Improving the performance of nasal sprays through optimization of key device and formulation parameters, such as the formulation density, spray cone angle, and sprayed droplet sizes—is hypothesized to be an effective strategy to enhance deposition efficiency at target tissue sites along the airway, marked for their proclivity for the initial onset of infection. This study identifies the nasopharynx, a primary locus of early viral entry, as the optimal target for intranasal drug delivery. Three-dimensional anatomical geometries reconstructed from high-resolution computed tomography scans were employed to evaluate a cone injection approach, considering monodispersed sprayed particle sizes between 10 – 50 μm, six formulation densities ranging from 1.0 – 1.5 g/ml, and twelve plume angles spanning 15^◦ – 70^◦. Large Eddy Simulation mimicking the inhaled airflow within the anatomical domains was coupled with a Lagrangian particle-tracking framework to derive the drug deposition trend.
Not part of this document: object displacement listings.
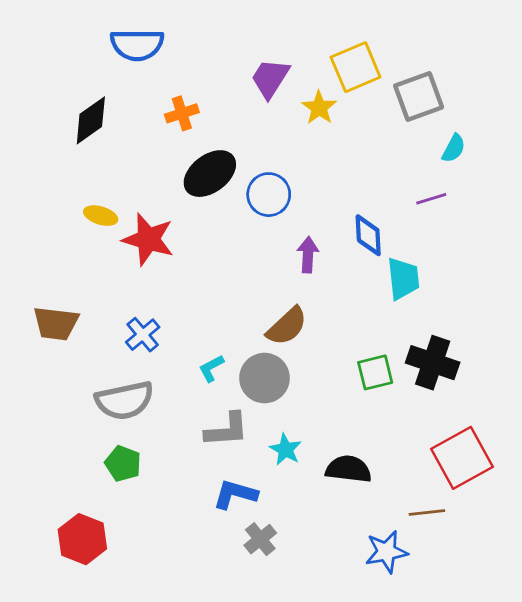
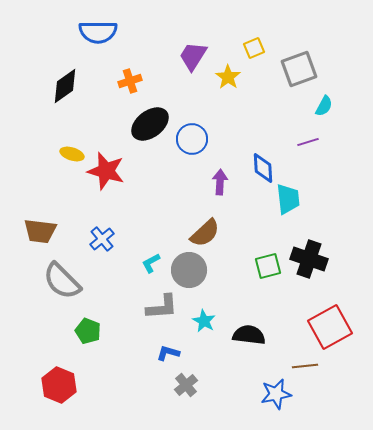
yellow square: (356, 67) -> (254, 48), size x0.6
gray semicircle: (124, 400) -> (62, 281), moved, turned 57
blue L-shape: (235, 494) -> (168, 353), size x0.7

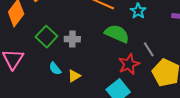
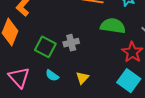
cyan semicircle: (55, 69) -> (52, 75), moved

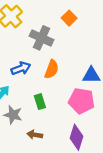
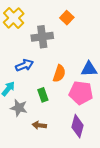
gray cross: (41, 38) -> (42, 37), turned -30
orange semicircle: (52, 69) -> (59, 73), moved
The resulting three-dimensional deposition contour map revealed that nasopharyngeal deposition was maximized for droplet sizes of 25 – 45 μm and plume angles ≤ 30^◦, when the nasopharyngeal deposition rates are averaged across all the test airway geometries and formulation densities. In addition, the formulation density of 1.0 g/ml yielded the highest mean deposition rate, over the tested range of sprayed particle sizes and plume angles. The findings collectively demonstrate that rational optimization of intranasal spray design is achievable and can substantially enhance targeted drug delivery to the nasopharynx, thereby aiding in the mitigation of airway diseases.
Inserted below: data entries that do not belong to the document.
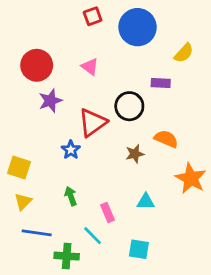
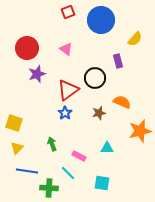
purple rectangle: (161, 83) -> (118, 61), turned 72
blue star: (71, 150) -> (65, 113), moved
orange star: (191, 178) -> (140, 131), turned 30
pink rectangle: (108, 212) -> (79, 156), turned -40

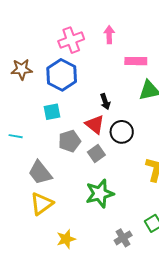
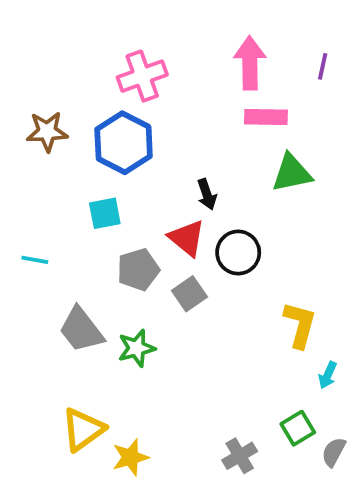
pink arrow: (109, 35) -> (250, 63), moved, size x1.5
green star: (100, 194) -> (136, 348), moved, size x0.7
yellow triangle: (42, 204) -> (83, 429), moved

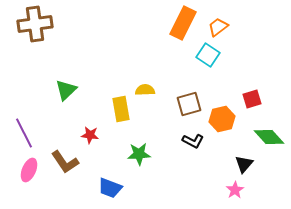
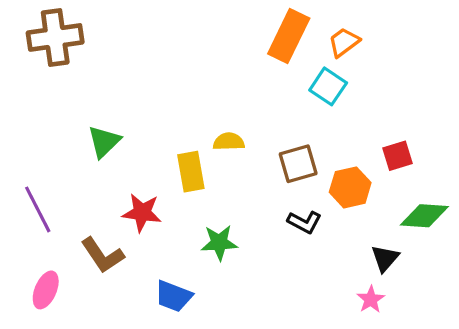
red star: (90, 135) -> (142, 213), size x1.4
green diamond: (269, 137) -> (424, 216), turned -44
pink ellipse: (29, 170) -> (46, 290), moved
通过优化关键装置与制剂参数（如制剂密度、喷雾锥角及喷射液滴尺寸）以提升鼻用喷雾性能，被认为是增强药物在气道靶组织部位沉积效率的有效策略——这类靶组织正是感染初始发作的好发部位。本研究将鼻咽——病毒早期侵入的主要位点——确定为鼻内给药的最优靶标。研究采用基于高分辨率计算机断层扫描（computed tomography，CT）重建的三维解剖几何模型，对锥形喷射方案开展评估，实验设置了10–50 μm的单分散喷射粒径、6种覆盖1.0–1.5 g/ml范围的制剂密度，以及12种跨度为15°–70°的喷雾羽流角度。将模拟解剖域内吸入气流的大涡模拟（Large Eddy Simulation）与拉格朗日粒子追踪框架（Lagrangian particle-tracking framework）相结合，以推导药物沉积趋势。所得三维沉积等高线图显示，当对所有测试气道几何模型与制剂密度下的鼻咽沉积率取平均值时，粒径25–45 μm、羽流角度≤30°的条件下，鼻咽沉积量达到最大。此外，在所测试的喷射粒径与羽流角度范围内，1.0 g/ml的制剂密度可获得最高的平均沉积率。综上，本研究结果表明，鼻用喷雾设计的合理优化具备可行性，可大幅提升鼻咽部位的靶向给药效率，从而助力气道疾病的防控。